(Data)

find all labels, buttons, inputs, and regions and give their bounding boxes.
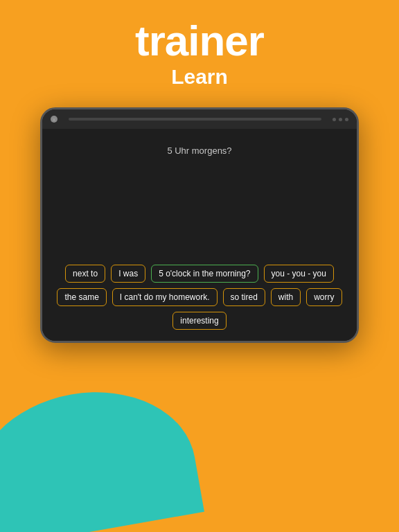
- chip-cant-do-homework[interactable]: I can't do my homework.: [112, 288, 218, 306]
- close-button[interactable]: x: [51, 116, 57, 123]
- chips-row-2: the same I can't do my homework. so tire…: [57, 288, 342, 306]
- address-bar: [69, 118, 321, 121]
- tablet-top-bar: x: [42, 109, 357, 129]
- tablet-frame: x 5 Uhr morgens? next to I was 5 o'clock…: [40, 107, 359, 343]
- tablet-dot-3: [345, 118, 348, 121]
- chip-worry[interactable]: worry: [306, 288, 342, 306]
- tablet-dot-1: [332, 118, 336, 121]
- chip-5-oclock[interactable]: 5 o'clock in the morning?: [151, 265, 258, 283]
- app-subtitle: Learn: [0, 65, 399, 89]
- chip-with[interactable]: with: [271, 288, 301, 306]
- tablet-dot-2: [339, 118, 342, 121]
- tablet-screen: 5 Uhr morgens? next to I was 5 o'clock i…: [42, 129, 357, 341]
- chips-row-1: next to I was 5 o'clock in the morning? …: [65, 265, 334, 283]
- chip-i-was[interactable]: I was: [111, 265, 145, 283]
- chips-row-3: interesting: [172, 312, 226, 330]
- chip-next-to[interactable]: next to: [65, 265, 105, 283]
- tablet-container: x 5 Uhr morgens? next to I was 5 o'clock…: [40, 107, 359, 343]
- tablet-dots: [332, 118, 348, 121]
- word-chips-area: next to I was 5 o'clock in the morning? …: [42, 265, 357, 330]
- chip-you-you-you[interactable]: you - you - you: [264, 265, 334, 283]
- question-text: 5 Uhr morgens?: [167, 145, 231, 156]
- chip-interesting[interactable]: interesting: [172, 312, 226, 330]
- chip-so-tired[interactable]: so tired: [223, 288, 265, 306]
- header: trainer Learn: [0, 0, 399, 89]
- chip-the-same[interactable]: the same: [57, 288, 106, 306]
- app-title: trainer: [0, 19, 399, 62]
- close-icon: x: [53, 116, 55, 123]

(End Data)

• _Task objective_
Word for word, copy all the entries above, but with no pictures.

• _Written response_
find all labels, buttons, inputs, and regions and give their bounding boxes.
- chip-cant-do-homework[interactable]: I can't do my homework.: [112, 288, 218, 306]
- close-button[interactable]: x: [51, 116, 57, 123]
- chips-row-2: the same I can't do my homework. so tire…: [57, 288, 342, 306]
- address-bar: [69, 118, 321, 121]
- tablet-top-bar: x: [42, 109, 357, 129]
- tablet-frame: x 5 Uhr morgens? next to I was 5 o'clock…: [40, 107, 359, 343]
- tablet-dot-3: [345, 118, 348, 121]
- chip-worry[interactable]: worry: [306, 288, 342, 306]
- tablet-dot-1: [332, 118, 336, 121]
- chip-5-oclock[interactable]: 5 o'clock in the morning?: [151, 265, 258, 283]
- app-subtitle: Learn: [0, 65, 399, 89]
- chip-with[interactable]: with: [271, 288, 301, 306]
- tablet-dot-2: [339, 118, 342, 121]
- tablet-screen: 5 Uhr morgens? next to I was 5 o'clock i…: [42, 129, 357, 341]
- chips-row-1: next to I was 5 o'clock in the morning? …: [65, 265, 334, 283]
- chip-i-was[interactable]: I was: [111, 265, 145, 283]
- chips-row-3: interesting: [172, 312, 226, 330]
- chip-next-to[interactable]: next to: [65, 265, 105, 283]
- tablet-container: x 5 Uhr morgens? next to I was 5 o'clock…: [40, 107, 359, 343]
- tablet-dots: [332, 118, 348, 121]
- word-chips-area: next to I was 5 o'clock in the morning? …: [42, 265, 357, 330]
- chip-you-you-you[interactable]: you - you - you: [264, 265, 334, 283]
- question-text: 5 Uhr morgens?: [167, 145, 231, 156]
- chip-interesting[interactable]: interesting: [172, 312, 226, 330]
- chip-so-tired[interactable]: so tired: [223, 288, 265, 306]
- header: trainer Learn: [0, 0, 399, 89]
- chip-the-same[interactable]: the same: [57, 288, 106, 306]
- app-title: trainer: [0, 19, 399, 62]
- close-icon: x: [53, 116, 55, 123]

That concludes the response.